[<prev] [next>] [<thread-prev] [thread-next>] [day] [month] [year] [list]
Message-ID: <20250424030500.32720-1-yan.y.zhao@intel.com>
Date: Thu, 24 Apr 2025 11:05:00 +0800
From: Yan Zhao <yan.y.zhao@...el.com>
To: pbonzini@...hat.com,
seanjc@...gle.com
Cc: linux-kernel@...r.kernel.org,
kvm@...r.kernel.org,
x86@...nel.org,
rick.p.edgecombe@...el.com,
dave.hansen@...el.com,
kirill.shutemov@...el.com,
tabba@...gle.com,
ackerleytng@...gle.com,
quic_eberman@...cinc.com,
michael.roth@....com,
david@...hat.com,
vannapurve@...gle.com,
vbabka@...e.cz,
jroedel@...e.de,
thomas.lendacky@....com,
pgonda@...gle.com,
zhiquan1.li@...el.com,
fan.du@...el.com,
jun.miao@...el.com,
ira.weiny@...el.com,
isaku.yamahata@...el.com,
xiaoyao.li@...el.com,
binbin.wu@...ux.intel.com,
chao.p.peng@...el.com,
Yan Zhao <yan.y.zhao@...el.com>
Subject: [RFC PATCH 04/21] KVM: TDX: Enforce 4KB mapping level during TD build Time
During the TD build phase (i.e., before the TD becomes RUNNABLE), enforce a
4KB mapping level both in the S-EPT managed by the TDX module and the
mirror page table managed by KVM.
During this phase, TD's memory is added via tdh_mem_page_add(), which only
accepts 4KB granularity. Therefore, return PG_LEVEL_4K in TDX's
.private_max_mapping_level hook to ensure KVM maps at the 4KB level in the
mirror page table. Meanwhile, iterate over each 4KB page of a large gmem
backend page in tdx_gmem_post_populate() and invoke tdh_mem_page_add() to
map at the 4KB level in the S-EPT.
Still allow huge pages in gmem backend during TD build time. Based on [1],
which gmem series allows 2MB TPH and non-in-place conversion, pass in
region.nr_pages to kvm_gmem_populate() in tdx_vcpu_init_mem_region(). This
enables kvm_gmem_populate() to allocate huge pages from the gmem backend
when the remaining nr_pages, GFN alignment, and page private/shared
attribute permit. KVM is then able to promote the initial 4K mapping to
huge after TD is RUNNABLE.
Disallow any private huge pages during TD build time. Use BUG_ON() in
tdx_mem_page_record_premap_cnt() and tdx_is_sept_zap_err_due_to_premap() to
assert the mapping level is 4KB.
Opportunistically, remove unused parameters in
tdx_mem_page_record_premap_cnt().
Link: https://lore.kernel.org/all/20241212063635.712877-1-michael.roth@amd.com [1]
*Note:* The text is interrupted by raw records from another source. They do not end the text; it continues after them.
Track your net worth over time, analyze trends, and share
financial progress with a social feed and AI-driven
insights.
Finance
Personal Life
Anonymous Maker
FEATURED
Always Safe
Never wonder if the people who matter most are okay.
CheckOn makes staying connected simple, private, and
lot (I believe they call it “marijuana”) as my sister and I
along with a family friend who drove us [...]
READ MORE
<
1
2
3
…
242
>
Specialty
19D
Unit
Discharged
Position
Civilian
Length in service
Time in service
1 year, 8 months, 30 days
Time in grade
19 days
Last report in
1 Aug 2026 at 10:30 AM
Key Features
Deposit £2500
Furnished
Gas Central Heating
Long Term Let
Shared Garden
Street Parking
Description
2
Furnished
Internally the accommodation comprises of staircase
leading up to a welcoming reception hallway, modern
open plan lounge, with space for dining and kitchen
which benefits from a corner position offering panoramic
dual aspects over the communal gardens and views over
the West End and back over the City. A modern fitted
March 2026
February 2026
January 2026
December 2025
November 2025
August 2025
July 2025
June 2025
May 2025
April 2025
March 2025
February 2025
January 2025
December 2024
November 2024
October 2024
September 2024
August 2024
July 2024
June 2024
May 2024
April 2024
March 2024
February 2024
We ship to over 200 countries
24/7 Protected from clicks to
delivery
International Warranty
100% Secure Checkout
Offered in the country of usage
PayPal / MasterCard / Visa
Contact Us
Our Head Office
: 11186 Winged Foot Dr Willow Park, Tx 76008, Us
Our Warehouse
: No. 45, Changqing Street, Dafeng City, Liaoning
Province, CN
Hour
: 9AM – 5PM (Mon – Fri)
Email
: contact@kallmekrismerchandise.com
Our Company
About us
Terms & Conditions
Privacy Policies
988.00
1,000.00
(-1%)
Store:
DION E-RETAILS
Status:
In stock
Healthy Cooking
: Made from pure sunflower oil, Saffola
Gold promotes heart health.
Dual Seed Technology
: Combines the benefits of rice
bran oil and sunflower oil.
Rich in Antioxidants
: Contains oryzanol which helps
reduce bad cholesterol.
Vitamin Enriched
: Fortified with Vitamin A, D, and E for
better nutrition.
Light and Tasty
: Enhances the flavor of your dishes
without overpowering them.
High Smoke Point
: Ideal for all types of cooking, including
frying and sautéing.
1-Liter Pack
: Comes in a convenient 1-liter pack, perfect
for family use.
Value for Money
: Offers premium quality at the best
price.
Signed-off-by: Yan Zhao <yan.y.zhao@...el.com>
---
arch/x86/kvm/vmx/tdx.c | 45 ++++++++++++++++++++++++++++--------------
1 file changed, 30 insertions(+), 15 deletions(-)
diff --git a/arch/x86/kvm/vmx/tdx.c b/arch/x86/kvm/vmx/tdx.c
index 98cde20f14da..03885cb2869b 100644
--- a/arch/x86/kvm/vmx/tdx.c
+++ b/arch/x86/kvm/vmx/tdx.c
@@ -1530,14 +1530,16 @@ static int tdx_mem_page_aug(struct kvm *kvm, gfn_t gfn,
* The counter has to be zero on KVM_TDX_FINALIZE_VM, to ensure that there
* are no half-initialized shared EPT pages.
*/
-static int tdx_mem_page_record_premap_cnt(struct kvm *kvm, gfn_t gfn,
- enum pg_level level, kvm_pfn_t pfn)
+static int tdx_mem_page_record_premap_cnt(struct kvm *kvm, enum pg_level level)
{
struct kvm_tdx *kvm_tdx = to_kvm_tdx(kvm);
if (KVM_BUG_ON(kvm->arch.pre_fault_allowed, kvm))
return -EINVAL;
+ if (KVM_BUG_ON(level != PG_LEVEL_4K, kvm))
+ return -EINVAL;
+
/* nr_premapped will be decreased when tdh_mem_page_add() is called. */
atomic64_inc(&kvm_tdx->nr_premapped);
return 0;
@@ -1571,7 +1573,7 @@ int tdx_sept_set_private_spte(struct kvm *kvm, gfn_t gfn,
if (likely(kvm_tdx->state == TD_STATE_RUNNABLE))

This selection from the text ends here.